- Born: January 1914 Tefenni, Ottoman Empire
- Died: 18 August 1984 (aged 70) Istanbul, Turkey
- Resting place: Edirnekapı Martyr's Cemetery, Istanbul
- Education: Ankara University; Istanbul University;
- Spouse: Müzeyyen Kafesoğlu ​(m. 1946)​
- Children: 3
- Scientific career
- Fields: History
- Workplaces: Istanbul University; Atatürk University;
- Thesis: Büyük Selçuklu Sultanı Melikşah (Turkish: Malik Shah, Sultan of the Seljuk Empire) (1949)
- Doctoral advisor: Mükrimin Halil Yinanç

= İbrahim Kafesoğlu =

Turkish academic and historian (1914–1984)

İbrahim Kafesoğlu (1914–1984) was a Turkish historian and academic who is known for his role in the development of the Turkish–Islamic synthesis. He was a faculty member of Istanbul University and Atatürk University. He cofounded the conservative think thank Intellectuals' Hearth and was its president from 1970 and 1974.

==Early life and education==
He was born in Tefenni, Burdur, in January 1914. His father was killed in the East front in World War I.

He graduated from the Teachers' College, Izmir, in 1932. He started his master's degree at Ankara University in 1936 completing his studies in Hungarology, medieval history and Turkish Language at the Faculty of Language, History and Geography. He was sent to Budapest for his Ph.D. studies, but he could not complete the program due to World War II. He managed to return Turkey in April 1945. After working at Ankara University for a brief period he continued his studies at Istanbul University where he obtained his Ph.D. in 1949. His thesis was entitled Büyük Selçuklu Sultanı Melikşah (Malik Shah, Sultan of the Seljuk Empire), and his advisor was Mükrimin Halil Yinanç.

His notable teachers at Ankara University and Istanbul University included Fuat Köprülü, Zeki Velidi Togan, Sadri Maksudi Arsal and Reşit Rahmeti Arat.

==Career and activities==
Kafesoğlu was promoted to associate professor in 1953. He was the chair of the History Department at Istanbul University between 1954 and 1955. Then he joined Atatürk University where he worked until 1962. He became a full professor of history in 1962 at Istanbul University and served as the chair of the Department of General Turkish History from 1970 to January 1983 when he retired from his teaching post. Kafesoğlu succeeded Zeki Velidi Togan as the chair of the department.

Kafesoğlu served as the undersecretary of culture in the Prime Ministry and was a member of the advisory board at the Ministry of Culture. He was made a member of the Turkish Historical Society in 1983.

Kafesoğlu was the founding president of the IH and held the post from May 1970 to 30 January 1974. He was succeeded by Süleyman Yalçın in the post.

===Work and views===
Kafesoğlu published various books on history of the Seljuk Empire and Pre-Islamic Turkish history and culture. He also published a book on the Turkish–Islamic synthesis in 1985. He contributed a nationalist conservative magazine entitled Turkish Culture (Türk Kültürü) and shaped its ideology.

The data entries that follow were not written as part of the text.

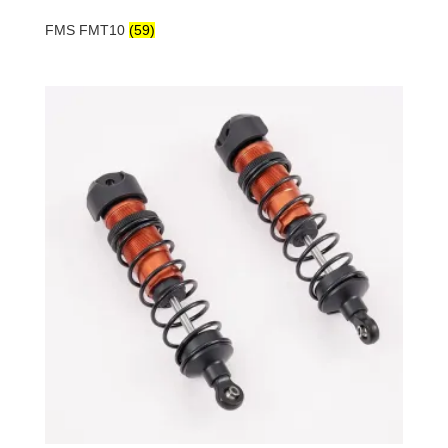
FMS FMT10
(59)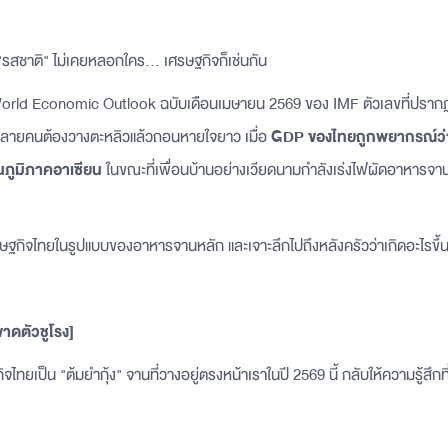
สชาติ" ไม่เคยหลอกใคร... เศรษฐกิจก็เช่นกัน
 World Economic Outlook ฉบับเดือนเมษายน 2569 ของ IMF ตัวเลขที่ปราก
หลายคนต้องวางตะหลิวแล้วถอนหายใจยาว เมื่อ
GDP ของไทยถูกพยากรณ์ว่า
ในภูมิภาคอาเซียน
ในขณะที่เพื่อนบ้านอย่างเวียดนามกำลังเร่งไฟผัดอาหารจา
รษฐกิจไทยในรูปแบบของอาหารจานหลัก และเจาะลึกไปถึงหลังครัวว่าเกิดอะไรขึ้
ขาดตัวชูโรง]
ไทยเป็น "ต้มยำกุ้ง" จานที่วางอยู่ตรงหน้าเราในปี 2569 นี้ กลับให้ความรู้สึกท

Kafesoğlu was the major ideologue of the IH and had a significant role in the formulation of the Turkish–Islamic synthesis. For him Islam is a matter of conscience and does not a political or legal system. He stated that a state ruled in accordance with the Islamic principles is not consistent with Turkish traditions. To support his position Kafesoğlu added "Turks never founded an Islamic State because Turks kept their pre-Islamic Turkish understanding of sovereignty, social rights, and toleration in religious life, land regime and the military character for their states." For Kafesoğlu "Turkish nationalism is not racism, but it is not about a religious cause either."

Kafesoğlu argued that the necessity condition for the scientific advancement and the welfare of people in Turkey was the enrichment of national culture. He opposed humanism regarding it as a threat on the grounds that it was not compatible with national culture and that it was a Western idea.

Kafesoğlu described Turkish youth as "the bearer of a 4000-year-old history" and "the representative of a long and glorious struggle." He also developed a definition of intellectuals stating "Obviously, we do not regard those who turn their backs to liberty and scorn national mores as intellectuals."

==Personal life and death==
Kafesoğlu married Müzeyyen Hanım in 1946 and had three children from this marriage. He was fluent in Hungarian, English, French, German, Persian and Arabic.

Kafesoğlu died in Istanbul on 18 August 1984 and was buried in Edirnekapı Martyr's Cemetery.